Entrevista Agnes Farkasvolgyi – Cônsul Hon. Hungria para o Corpo Consular

Nossa entrevistada é Agnes Farkasvolgyi, uma profissional multifacetada cuja trajetória impressiona pela diversidade e profundidade de conhecimentos. Formada em Física, Chef de Cozinha renomada, Artista Plástica, Professora, Palestrante e Cônsul Honorária da Hungria, Agnes reúne uma série de habilidades que se conectam de maneira única, enriquecendo sua jornada e consolidando seu prestígio no universo da gastronomia. Ao longo desta entrevista, ela nos contará um pouco de sua história e como suas diferentes formações e experiências contribuíram para torná-la uma chef super conceituada, reconhecida pelo talento e inovação que traz para a culinária.

Como sua formação em Física e sua trajetória como artista plástica influenciaram sua visão criativa e técnica na cozinha?

Para falar sobre minha atuação enquanto chef, preciso fazer uma linha do tempo para contextualizar quando cada atividade começou.

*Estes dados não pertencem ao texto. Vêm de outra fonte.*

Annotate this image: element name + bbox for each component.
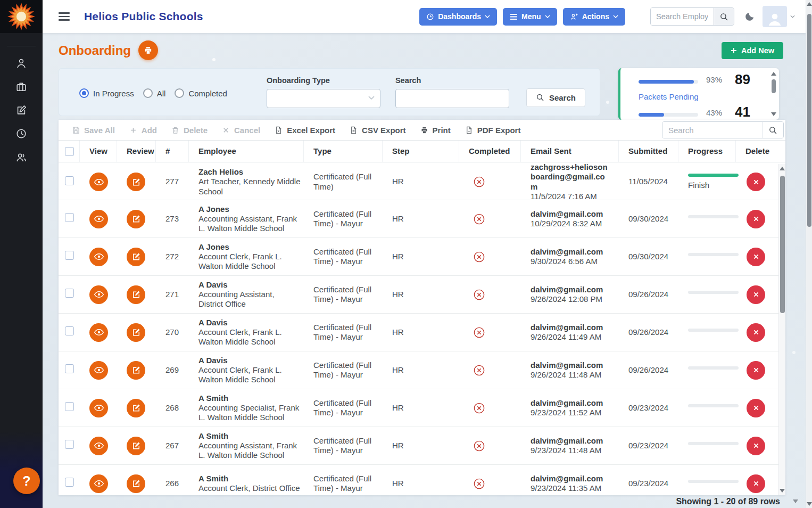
scrollbar-thumb[interactable] [780,176,785,313]
view-button[interactable] [89,399,108,417]
review-button[interactable] [127,399,145,417]
pdf-export-button[interactable]: PDF Export [465,126,521,135]
row-checkbox[interactable] [65,478,74,487]
row-type: Certificated (Full Time) - Mayur [304,247,383,267]
sidebar-item-people[interactable] [0,145,43,169]
delete-button[interactable] [747,437,765,455]
sidebar-item-profile[interactable] [0,52,43,75]
row-step: HR [383,214,459,224]
packets-pending-link[interactable]: Packets Pending [639,92,699,101]
not-completed-icon [473,213,518,225]
review-button[interactable] [127,173,145,191]
actions-button[interactable]: Actions [563,8,625,26]
review-button[interactable] [127,248,145,266]
radio-all[interactable]: All [143,88,166,98]
view-button[interactable] [89,248,108,266]
add-button[interactable]: Add [129,126,157,135]
employee-search-input[interactable] [651,8,714,25]
delete-button[interactable] [747,285,765,304]
onboarding-type-select[interactable] [267,89,380,108]
row-checkbox[interactable] [65,440,74,449]
packets-sent-count: 89 [735,71,750,88]
table-search-input[interactable] [662,122,762,138]
radio-completed[interactable]: Completed [175,88,227,98]
table-toolbar: Save AllAddDeleteCancelExcel ExportCSV E… [59,120,785,140]
sidebar-item-jobs[interactable] [0,75,43,99]
stats-card-scrollbar[interactable] [770,71,777,117]
view-button[interactable] [89,323,108,342]
scrollbar-thumb[interactable] [772,79,776,93]
review-button[interactable] [127,323,145,342]
row-submitted: 09/23/2024 [619,403,678,413]
employee-search-button[interactable] [714,8,734,25]
save-all-button[interactable]: Save All [72,126,115,135]
row-checkbox[interactable] [65,213,74,222]
page-scrollbar[interactable] [806,0,812,508]
scrollbar-thumb[interactable] [807,14,811,227]
add-new-button[interactable]: Add New [722,42,783,59]
status-radio-group: In Progress All Completed [79,88,227,98]
row-number: 267 [156,441,189,450]
filter-search-input[interactable] [395,89,509,108]
review-button[interactable] [127,210,145,228]
printer-icon [420,126,428,134]
avatar[interactable] [763,6,787,27]
email-sent-time: 9/30/2024 6:56 AM [531,257,611,266]
sidebar-item-history[interactable] [0,122,43,145]
delete-button[interactable] [747,248,765,266]
help-button[interactable]: ? [13,468,40,494]
view-button[interactable] [89,173,108,191]
avatar-chevron-icon[interactable] [790,15,795,18]
view-button[interactable] [89,474,108,493]
view-button[interactable] [89,210,108,228]
row-checkbox[interactable] [65,326,74,335]
row-checkbox[interactable] [65,289,74,298]
filter-search-button[interactable]: Search [526,88,585,107]
view-button[interactable] [89,437,108,455]
delete-button[interactable] [747,173,765,191]
delete-button[interactable] [747,399,765,417]
delete-button[interactable] [747,361,765,380]
cancel-button[interactable]: Cancel [222,126,260,135]
review-button[interactable] [127,474,145,493]
eye-icon [94,403,104,413]
delete-button[interactable]: Delete [171,126,208,135]
not-completed-icon [473,251,518,263]
row-checkbox[interactable] [65,402,74,411]
radio-in-progress[interactable]: In Progress [79,88,134,98]
table-row: 272 A Jones Account Clerk, Frank L. Walt… [59,238,785,276]
sidebar-item-compose[interactable] [0,99,43,122]
scroll-down-arrow[interactable] [793,499,798,503]
table-search-button[interactable] [762,122,783,138]
menu-button[interactable]: Menu [503,8,557,26]
delete-button[interactable] [747,474,765,493]
edit-icon [131,290,141,299]
delete-button[interactable] [747,323,765,342]
review-button[interactable] [127,285,145,304]
view-button[interactable] [89,285,108,304]
row-step: HR [383,290,459,299]
review-button[interactable] [127,361,145,380]
email-address: dalvim@gmail.com [531,285,611,294]
print-button[interactable]: Print [420,126,451,135]
print-packet-button[interactable] [138,40,158,60]
excel-export-button[interactable]: Excel Export [275,126,335,135]
row-progress [678,404,736,412]
radio-selected-icon [79,88,89,98]
dark-mode-toggle[interactable] [744,11,755,22]
app-logo[interactable] [0,0,43,33]
select-all-checkbox[interactable] [65,147,74,156]
hamburger-menu-icon[interactable] [59,12,70,21]
row-checkbox[interactable] [65,176,74,185]
review-button[interactable] [127,437,145,455]
view-button[interactable] [89,361,108,380]
row-type: Certificated (Full Time) - Mayur [304,285,383,305]
row-checkbox[interactable] [65,364,74,373]
delete-button[interactable] [747,210,765,228]
row-checkbox[interactable] [65,251,74,260]
csv-export-button[interactable]: CSV Export [350,126,406,135]
email-address: dalvim@gmail.com [531,360,611,370]
table-scrollbar[interactable] [778,164,785,495]
dashboards-button[interactable]: Dashboards [419,8,497,26]
employee-title: Account Clerk, Frank L. Walton Middle Sc… [198,327,301,347]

Me formei em bacharelado e licenciatura em física, pela UFMG em 1984 / 85. Desde 1982 já trabalhava como monitora e na sequência, professora de Física no Pré Vestibular e no Colégio Pitágoras. Lecionei também na Escola de Engenharia da Fumec. Em 88, quando Camilla, minha primeira filha nasceu, tirei um ano sabático que resultou no Bouquet Garni. Na época, no formato de uma delikatessen, muito charmosa, nos chalezinhos da Raja Gabaglia.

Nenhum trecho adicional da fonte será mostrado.